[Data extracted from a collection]
.....
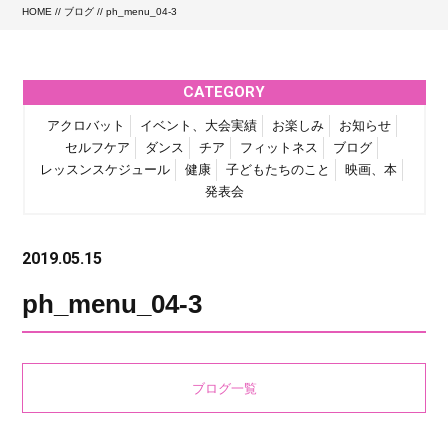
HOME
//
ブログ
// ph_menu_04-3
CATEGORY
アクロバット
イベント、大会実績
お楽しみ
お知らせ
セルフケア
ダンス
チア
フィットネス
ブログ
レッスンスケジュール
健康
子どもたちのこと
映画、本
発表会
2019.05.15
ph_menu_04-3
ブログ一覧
.....
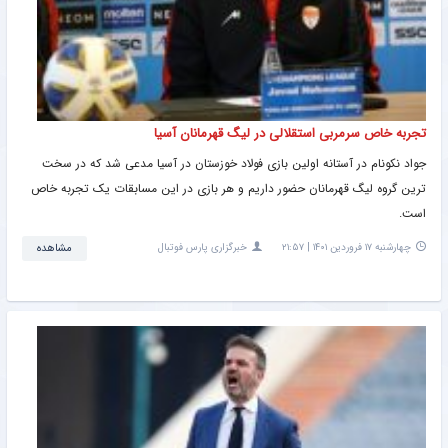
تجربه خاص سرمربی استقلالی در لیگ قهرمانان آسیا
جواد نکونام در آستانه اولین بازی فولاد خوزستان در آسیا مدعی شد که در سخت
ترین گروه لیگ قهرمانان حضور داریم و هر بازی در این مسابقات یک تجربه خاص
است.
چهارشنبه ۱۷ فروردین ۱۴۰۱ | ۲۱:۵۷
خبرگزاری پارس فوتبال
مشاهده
.....
[Problem] Read the entries and select each line where the word "آسیا" is found.

[Solution]
تجربه خاص سرمربی استقلالی در لیگ قهرمانان آسیا
جواد نکونام در آستانه اولین بازی فولاد خوزستان در آسیا مدعی شد که در سخت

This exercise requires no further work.